[Given data — start]

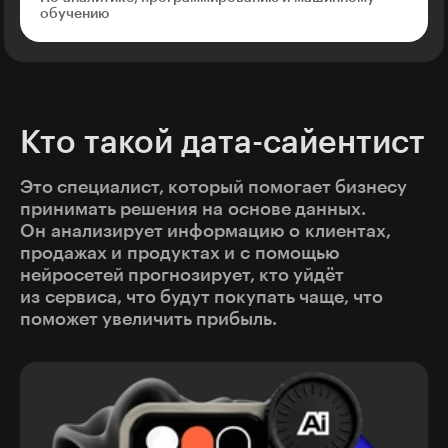
обучению
Кто такой дата-сайентист
Это специалист, который помогает бизнесу
принимать решения на основе данных.
Он анализирует информацию о клиентах,
продажах и продуктах и с помощью
нейросетей прогнозирует, кто уйдёт
из сервиса, что будут покупать чаще, что
поможет увеличить прибыль.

[Given data — finish]

> [Assignment]
The answer must contain only the lines from the one with "нейросетей прогнозирует, кто уйдёт" to the end of the entries above, each written out exactly.

> [Completed task]
нейросетей прогнозирует, кто уйдёт
из сервиса, что будут покупать чаще, что
поможет увеличить прибыль.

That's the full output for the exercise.